El jurado encontró a Davis, de 63 años, responsable de asesinato con el uso de un arma mortal, con el agravante de haber actuado para promover y beneficiar a una organización criminal. Aunque el acusado enfrenta una posible cadena perpetua, su defensa ya ha confirmado la intención de apelar la decisión judicial.
La estrategia de la fiscalía y los detalles del crimen
Durante el proceso judicial, la fiscalía presentó una narrativa clara sobre los eventos que desencadenaron la muerte del artista. Los fiscales sostuvieron que, si bien Davis no fue quien accionó el gatillo durante el tiroteo desde un vehículo en movimiento, su papel fue fundamental en la planificación del ataque:
- Davis fue señalado como la mente maestra que orquestó la represalia tras un altercado previo entre Tupac y su sobrino, Orlando «Baby Lane» Anderson.

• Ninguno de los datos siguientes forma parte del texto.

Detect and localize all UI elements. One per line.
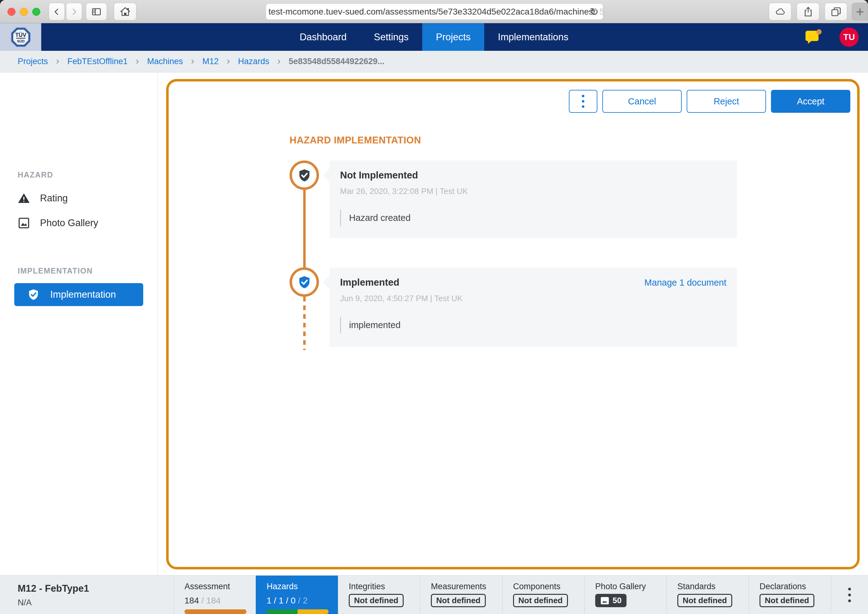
breadcrumb-link-projects[interactable]: Projects bbox=[18, 57, 48, 66]
sidebar-item-implementation[interactable]: Implementation bbox=[14, 283, 143, 306]
tab-measurements[interactable]: Measurements Not defined bbox=[420, 575, 502, 614]
chevron-separator-icon: › bbox=[277, 55, 280, 67]
traffic-light-minimize[interactable] bbox=[20, 8, 28, 16]
assessment-value: 184 bbox=[184, 596, 199, 605]
hazards-total: / 2 bbox=[298, 596, 308, 605]
photo-count-badge: 50 bbox=[595, 594, 627, 607]
nav-item-dashboard[interactable]: Dashboard bbox=[286, 23, 360, 51]
image-icon bbox=[18, 217, 30, 229]
tabs-overview-icon bbox=[830, 6, 842, 17]
notifications-button[interactable] bbox=[804, 28, 823, 46]
warning-icon bbox=[18, 192, 30, 205]
main-menu: Dashboard Settings Projects Implementati… bbox=[0, 23, 868, 51]
sidebar-item-label: Implementation bbox=[50, 289, 116, 300]
timeline-node-implemented bbox=[289, 267, 319, 297]
photo-count: 50 bbox=[613, 596, 622, 605]
nav-item-settings[interactable]: Settings bbox=[360, 23, 422, 51]
forward-button[interactable] bbox=[66, 3, 82, 20]
chevron-right-icon bbox=[70, 6, 78, 17]
tab-overview-button[interactable] bbox=[824, 3, 847, 20]
panel-heading: HAZARD IMPLEMENTATION bbox=[289, 135, 421, 146]
kebab-icon bbox=[582, 95, 584, 108]
traffic-light-close[interactable] bbox=[8, 8, 16, 16]
card-timestamp: Jun 9, 2020, 4:50:27 PM | Test UK bbox=[340, 294, 726, 303]
tuv-octagon-icon: TÜV SÜD bbox=[11, 27, 31, 47]
timeline-card-implemented: Implemented Manage 1 document Jun 9, 202… bbox=[330, 268, 737, 347]
sidebar-item-photo-gallery[interactable]: Photo Gallery bbox=[18, 217, 98, 229]
traffic-light-zoom[interactable] bbox=[32, 8, 40, 16]
sidebar-toggle-button[interactable] bbox=[86, 3, 107, 20]
hazard-sidebar: HAZARD Rating Photo Gallery IMPLEMENTATI… bbox=[0, 73, 158, 575]
shield-check-dark-icon bbox=[297, 168, 311, 183]
card-title: Not Implemented bbox=[340, 170, 418, 181]
tab-declarations[interactable]: Declarations Not defined bbox=[749, 575, 831, 614]
shield-check-blue-icon bbox=[297, 275, 311, 289]
home-button[interactable] bbox=[114, 3, 136, 20]
chevron-separator-icon: › bbox=[227, 55, 230, 67]
icloud-tabs-button[interactable] bbox=[769, 3, 792, 20]
assessment-progress-bar bbox=[184, 609, 246, 614]
chevron-left-icon bbox=[53, 6, 61, 17]
reject-button[interactable]: Reject bbox=[687, 90, 766, 113]
cancel-button[interactable]: Cancel bbox=[602, 90, 682, 113]
url-text: test-mcomone.tuev-sued.com/assessments/5… bbox=[269, 7, 596, 17]
breadcrumb-link-febtestoffline1[interactable]: FebTEstOffline1 bbox=[67, 57, 128, 66]
tuv-sued-logo[interactable]: TÜV SÜD bbox=[0, 23, 41, 51]
tab-integrities[interactable]: Integrities Not defined bbox=[338, 575, 420, 614]
share-button[interactable] bbox=[797, 3, 819, 20]
back-button[interactable] bbox=[49, 3, 65, 20]
share-icon bbox=[803, 6, 814, 18]
timeline-node-not-implemented bbox=[289, 160, 319, 190]
reload-button[interactable]: ↻ bbox=[590, 6, 599, 18]
nav-item-implementations[interactable]: Implementations bbox=[484, 23, 582, 51]
breadcrumb-link-hazards[interactable]: Hazards bbox=[238, 57, 269, 66]
sidebar-item-label: Rating bbox=[40, 193, 68, 204]
app-nav-bar: Dashboard Settings Projects Implementati… bbox=[0, 23, 868, 51]
not-defined-badge: Not defined bbox=[513, 594, 568, 607]
sidebar-item-rating[interactable]: Rating bbox=[18, 192, 68, 205]
not-defined-badge: Not defined bbox=[349, 594, 404, 607]
browser-toolbar: test-mcomone.tuev-sued.com/assessments/5… bbox=[0, 0, 868, 23]
assessment-total: / 184 bbox=[202, 596, 221, 605]
status-bar-more-button[interactable] bbox=[831, 575, 868, 614]
url-text-truncated: 5 bbox=[599, 7, 604, 17]
tab-components[interactable]: Components Not defined bbox=[502, 575, 584, 614]
tab-assessment[interactable]: Assessment 184 / 184 bbox=[174, 575, 256, 614]
shield-check-icon bbox=[27, 288, 40, 301]
timeline-connector-dashed bbox=[303, 297, 306, 350]
more-options-button[interactable] bbox=[569, 90, 597, 113]
machine-title: M12 - FebType1 bbox=[18, 583, 89, 594]
kebab-icon bbox=[848, 588, 851, 602]
url-bar[interactable]: test-mcomone.tuev-sued.com/assessments/5… bbox=[266, 3, 603, 20]
chevron-separator-icon: › bbox=[56, 55, 59, 67]
chevron-separator-icon: › bbox=[136, 55, 139, 67]
tab-hazards[interactable]: Hazards 1 / 1 / 0 / 2 bbox=[256, 575, 338, 614]
user-avatar[interactable]: TU bbox=[840, 28, 859, 47]
accept-button[interactable]: Accept bbox=[771, 90, 850, 113]
not-defined-badge: Not defined bbox=[431, 594, 486, 607]
safari-window: test-mcomone.tuev-sued.com/assessments/5… bbox=[0, 0, 868, 614]
sidebar-section-implementation-header: IMPLEMENTATION bbox=[18, 267, 93, 275]
card-timestamp: Mar 26, 2020, 3:22:08 PM | Test UK bbox=[340, 186, 726, 196]
timeline-card-not-implemented: Not Implemented Mar 26, 2020, 3:22:08 PM… bbox=[330, 160, 737, 238]
breadcrumb-link-machines[interactable]: Machines bbox=[147, 57, 183, 66]
machine-status-bar: M12 - FebType1 N/A Assessment 184 / 184 … bbox=[0, 575, 868, 614]
tab-standards[interactable]: Standards Not defined bbox=[666, 575, 749, 614]
panel-action-buttons: Cancel Reject Accept bbox=[569, 90, 850, 113]
hazard-implementation-panel: Cancel Reject Accept HAZARD IMPLEMENTATI… bbox=[166, 79, 860, 569]
hazards-progress-bar bbox=[267, 609, 328, 614]
nav-right-cluster: TU bbox=[804, 23, 868, 51]
manage-documents-link[interactable]: Manage 1 document bbox=[644, 278, 726, 288]
breadcrumb: Projects › FebTEstOffline1 › Machines › … bbox=[0, 51, 868, 73]
new-tab-button[interactable]: + bbox=[852, 3, 868, 20]
tab-photo-gallery[interactable]: Photo Gallery 50 bbox=[584, 575, 666, 614]
home-icon bbox=[119, 6, 131, 17]
breadcrumb-link-m12[interactable]: M12 bbox=[202, 57, 219, 66]
timeline-connector-solid bbox=[303, 190, 306, 267]
svg-text:SÜD: SÜD bbox=[17, 39, 25, 43]
not-defined-badge: Not defined bbox=[677, 594, 732, 607]
card-comment: Hazard created bbox=[340, 210, 726, 226]
nav-item-projects[interactable]: Projects bbox=[422, 23, 484, 51]
hazards-values: 1 / 1 / 0 bbox=[267, 596, 298, 605]
not-defined-badge: Not defined bbox=[759, 594, 814, 607]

- Se estableció que el acusado suministró el arma utilizada en el crimen.
- La teoría principal apunta a que el disparo mortal fue ejecutado por Anderson o por otro acompañante en el vehículo.
El veredicto marca un hito histórico, siendo la primera condena oficial relacionada con el asesinato de Tupac Shakur, un caso que permaneció sin resolver durante décadas.
Evidencias y confesiones clave
Un factor determinante para el jurado fueron las declaraciones previas del propio acusado. A lo largo de los años, Davis admitió en entrevistas y memorias haber entregado el arma a su sobrino, reconociendo su participación en los hechos. Por su parte, la defensa intentó desestimar estas confesiones, alegando que se trataba de historias inventadas por Davis para obtener notoriedad, argumentando que nunca fue acusado durante décadas precisamente por la falta de veracidad en sus palabras.
El juicio concluyó tras escuchar los testimonios de más de veinte testigos presentados por la parte acusadora, frente a solo tres de la defensa. Keffe D decidió no testificar durante el proceso, dejando que el jurado deliberara sobre las evidencias presentadas, lo que finalmente resultó en la condena que cierra uno de los capítulos más oscuros del hip-hop.